Measuring psychological attributes has become a very normal part of our lives. In the Netherlands, children get tested at 12 years old to help with choosing an appropriate secondary school; when we apply to jobs it is often expected to go through a wide range of psychological assessments, and when we go to a clinical psychologist it is not unusual to be given a diagnostic measurement tool such as the BDI. The role of testing and measurement in our society is often a topic of debate and can be considered a moral choice. Do we want to measure children at an early age? Is it desirable to have test scores determine whether we end up in university or not? What is the right thing to do? However, for the technical field of psychometrics, the moral dimension is less clear. In the field of psychometrics, people often work on highly complex models which often estimate individual differences based on observed scores.
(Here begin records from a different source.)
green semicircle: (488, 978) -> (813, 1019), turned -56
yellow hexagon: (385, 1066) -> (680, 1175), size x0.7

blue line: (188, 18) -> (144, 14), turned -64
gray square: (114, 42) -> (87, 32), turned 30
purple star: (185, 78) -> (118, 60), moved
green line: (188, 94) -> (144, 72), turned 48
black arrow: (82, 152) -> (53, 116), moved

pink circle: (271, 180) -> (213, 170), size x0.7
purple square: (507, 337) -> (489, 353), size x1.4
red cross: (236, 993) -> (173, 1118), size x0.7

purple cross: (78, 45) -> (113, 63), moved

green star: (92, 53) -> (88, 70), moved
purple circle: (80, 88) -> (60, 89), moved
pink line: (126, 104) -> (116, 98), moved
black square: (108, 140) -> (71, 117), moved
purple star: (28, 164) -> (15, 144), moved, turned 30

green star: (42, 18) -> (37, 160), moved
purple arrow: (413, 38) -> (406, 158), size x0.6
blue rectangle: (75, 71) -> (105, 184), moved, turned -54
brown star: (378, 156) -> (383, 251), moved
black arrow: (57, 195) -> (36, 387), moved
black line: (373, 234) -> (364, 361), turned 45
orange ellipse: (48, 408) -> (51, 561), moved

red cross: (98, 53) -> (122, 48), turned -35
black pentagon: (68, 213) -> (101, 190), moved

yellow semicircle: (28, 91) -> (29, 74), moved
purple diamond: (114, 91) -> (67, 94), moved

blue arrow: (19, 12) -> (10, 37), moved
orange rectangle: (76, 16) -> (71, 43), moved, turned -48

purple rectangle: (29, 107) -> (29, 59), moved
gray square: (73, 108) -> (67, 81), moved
The language psychometricians use is strongly model- and mathematics-based, and often strongly separated from applications of psychometrics. Even though this technical work does not seem to be dependent on any type of moral value, when we look closely, we can still discern several (moral) values. In this talk, I will discuss the following four values: that individual differences are quantitative (rather than qualitative), that measurement should be objective in a specific sense, that test items should be fair, and that the utility of a model is more important than its truth. The goal of this talk is not to criticize psychometrics for supporting these values but rather to bring them into the open, and to encourage psychometricians to enter the debate on the moral dimensions of their field.